Just over a year ago the research book,
“Voices of the People: Perceptions and Preconditions for Democratic Development
in Fiji,” presented the perceptions and visions of the people of Fiji for future
democratic development, as well as their opinions as to the preconditions
required for this development. It also suggested what a Fijian model of
democracy may be like. The research by Boege, Casimira, Ernst and Szesnat covered
the following five key areas: (1) Democracy; (2) Rule of Law; (3) Leadership;
(4) Decision-Making; and (5) Citizenship. Apart from the quantative research
undertaken, qualitative research was built on the scholarly discourse on the
interface between democratic state institutions and non-state local societal
institutions of governance in the post-colonial societies of the Global South –
the so-called ‘hybrid political orders’.
According to the book’s Executive
Summary, in post-colonial states, including Fiji, state institutions are not
the only institutions which fulfil functions that, in the model Western state,
are clearly state obligations. Locally-rooted social entities, such as extended
families, clans, tribes, village communities, and traditional authorities (e.g.
village elders, chiefs, healers, ‘big men’ and religious leaders), determine
the everyday social reality of large parts of the population. Moreover, as seen
in Fiji, state institutions are to a certain extent ‘infiltrated’ and
overwhelmed by local, customary non-state ‘informal’ institutions and social
forces, which operate according to their own logic and rules.”

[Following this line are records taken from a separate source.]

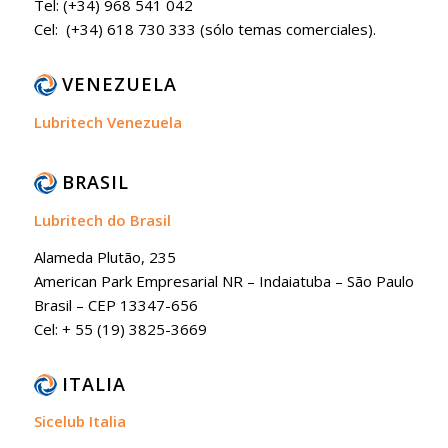
Tel: (+34) 968 541 042
Cel: (+34) 618 730 333 (sólo temas comerciales).
VENEZUELA
Lubritech Venezuela
BRASIL
Lubritech do Brasil
Alameda Plutão, 235
American Park Empresarial NR – Indaiatuba – São Paulo
Brasil – CEP 13347-656
Cel: + 55 (19) 3825-3669
ITALIA
Sicelub Italia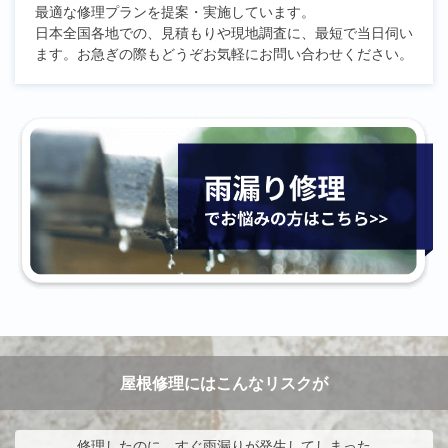
最適な修理プランを提案・実施しています。
日本全国各地での、見積もりや現地調査に、最短で当日伺い
ます。お急ぎの際もどうぞお気軽にお問い合わせください。
屋根修理にはこんなリスクが
修理したのに、すぐ雨漏りが発生してしまった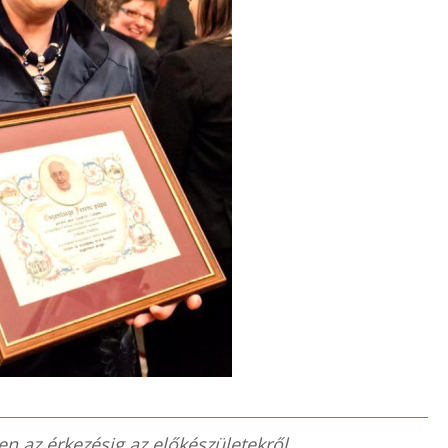
n az érkezésig az előkészületekről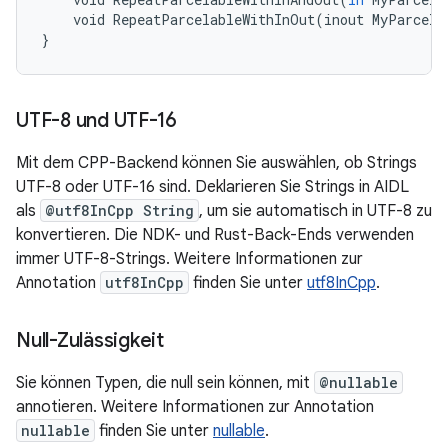
void
RepeatParcelableWithInOut
(
inout
MyParcela
}
UTF-8 und UTF-16
Mit dem CPP-Backend können Sie auswählen, ob Strings
UTF-8 oder UTF-16 sind. Deklarieren Sie Strings in AIDL
als
@utf8InCpp String
, um sie automatisch in UTF-8 zu
konvertieren. Die NDK- und Rust-Back-Ends verwenden
immer UTF-8-Strings. Weitere Informationen zur
Annotation
utf8InCpp
finden Sie unter
utf8InCpp
.
Null-Zulässigkeit
Sie können Typen, die null sein können, mit
@nullable
annotieren. Weitere Informationen zur Annotation
nullable
finden Sie unter
nullable
.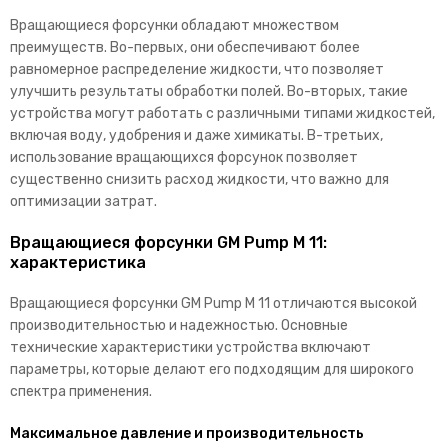
Вращающиеся форсунки обладают множеством
преимуществ. Во-первых, они обеспечивают более
равномерное распределение жидкости, что позволяет
улучшить результаты обработки полей. Во-вторых, такие
устройства могут работать с различными типами жидкостей,
включая воду, удобрения и даже химикаты. В-третьих,
использование вращающихся форсунок позволяет
существенно снизить расход жидкости, что важно для
оптимизации затрат.
Вращающиеся форсунки GM Pump M 11:
характеристика
Вращающиеся форсунки GM Pump M 11 отличаются высокой
производительностью и надежностью. Основные
технические характеристики устройства включают
параметры, которые делают его подходящим для широкого
спектра применения.
Максимальное давление и производительность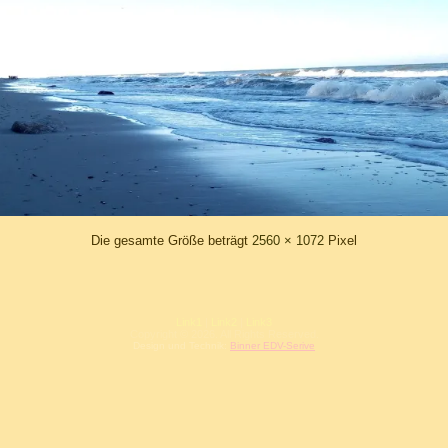
Die gesamte Größe beträgt
2560 × 1072
Pixel
Link1
|
Link2
|
Link3
Copyright © 2026. All Rights Reserved.
Design und Technik:
Binner EDV-Serive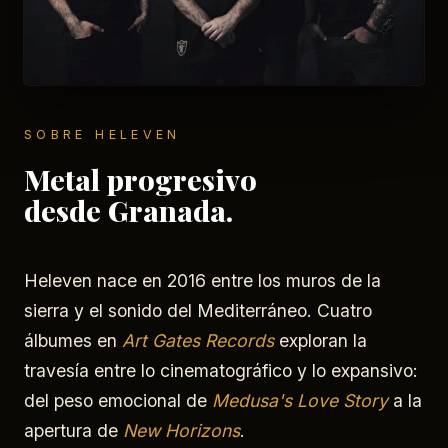
SOBRE HELEVEN
Metal progresivo
desde Granada.
Heleven nace en 2016 entre los muros de la
sierra y el sonido del Mediterráneo. Cuatro
álbumes en
Art Gates Records
exploran la
travesía entre lo cinematográfico y lo expansivo:
del peso emocional de
Medusa's Love Story
a la
apertura de
New Horizons
.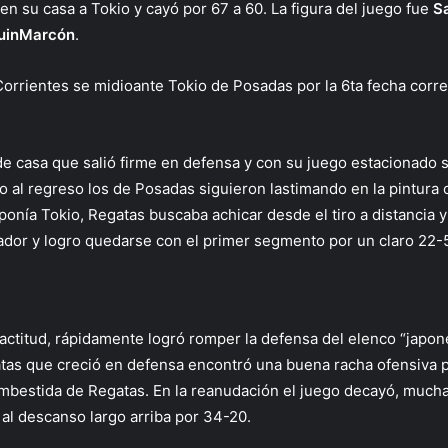
 en su casa a Tokio y cayó por 67 a 60. La figura del juego fue
S
uinMarcón
.
Corrientes se midioante Tokio de Posadas por la 6ta fecha cor
 de casa que salió firme en defensa y con su juego estacionado 
 al regreso los de Posadas siguieron lastimando en la pintura 
ponía Tokio, Regatas buscaba achicar desde el tiro a distancia 
ador y logro quedarse con el primer segmento por un claro 22-
 actitud, rápidamente logró romper la defensa del elenco “japon
tas que creció en defensa encontró una buena racha ofensiva p
 embestida de Regatas. En la reanudación el juego decayó, muc
e al descanso largo arriba por 34-20.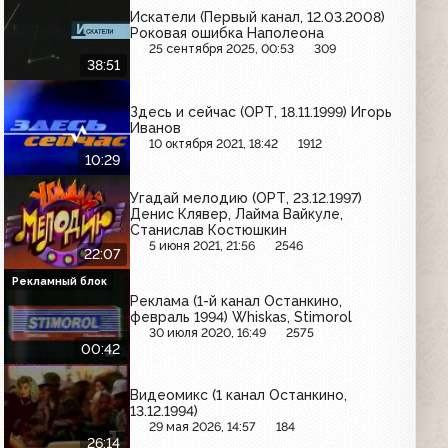
Искатели (Первый канал, 12.03.2008)
Роковая ошибка Наполеона
25 сентября 2025, 00:53
309
38:51
Здесь и сейчас (ОРТ, 18.11.1999) Игорь
Иванов
10 октября 2021, 18:42
1912
10:29
Угадай мелодию (ОРТ, 23.12.1997)
Денис Клявер, Лайма Вайкуле,
Станислав Костюшкин
5 июня 2021, 21:56
2546
22:07
Рекламный блок
Реклама (1-й канал Останкино,
февраль 1994) Whiskas, Stimorol
30 июля 2020, 16:49
2575
00:42
Видеомикс (1 канал Останкино,
13.12.1994)
29 мая 2026, 14:57
184
26:14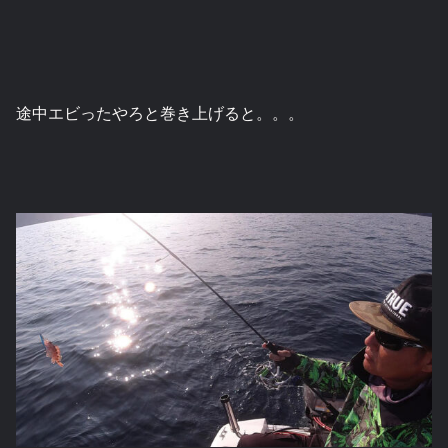
途中エビったやろと巻き上げると。。。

As a result, the report states that,
“governance is hybridized by the interactions between introduced liberal
democratic state institutions and local customary non-state institutions. In
hybrid political orders, diverse and competing authority structures, sets of
rules, logics of order and claims to power co-exist, overlap, and interact;
they combine elements both from introduced Western models of governance, and
local indigenous traditions of governance and politics. Further influences are
found in the forces of globalization and associated societal fragmentation. In
hybrid political orders, different types of legitimate authority - beyond the
rational-legal authority legitimized by liberal democratic procedures - can be
found, such as traditional and charismatic types of legitimacy. These co-exist,
compete and interact with rational-legal legitimacy, leading to the
hybridization of legitimate authority.”
The complexity of Fijian society lies in
its hybridity of pre-modern traditional society, modern capitalist society and
recently the impact of globalisation and postmodern transitional paradigm.
According to Kerry
R. Howe in, “Where the Waves Fall”, premodern
Fijian society and polity was hierarchical - a small number of chiefs ruling
the bulk of the indigenous i-Taukei
population , with a rich culture, an
efficient agricultural production system and a complex religious system which
supported the socio-political structure. Integral to Fijian social, political
and religious life was the vanua. Sekove
Degei writes that the “cultural aspects and connotations surrounding the vanua
were (and still are) related to the belief and value systems of the people” and
“relationships,” based on community, mutuality, and reciprocity which existed
among “people, and between the people and their physical environment”.
The beginning
of Fiji’s modern epoch can be placed with the arrival of Wesleyan missionaries
in 1835. These missionaries who had left the fledging industrial revolution of
nineteenth century England viewed the i-Taukei
as having a primitive way of life and set about to both Christianise and
“civilise” the indigenous population, condemning and encouraging “the abolition
of those activities and practices which they regarded as un-Christian and
un-Biblical,” introducing a set of laws based on their own society. At the same
time they maintained those cultural practices which they considered acceptable.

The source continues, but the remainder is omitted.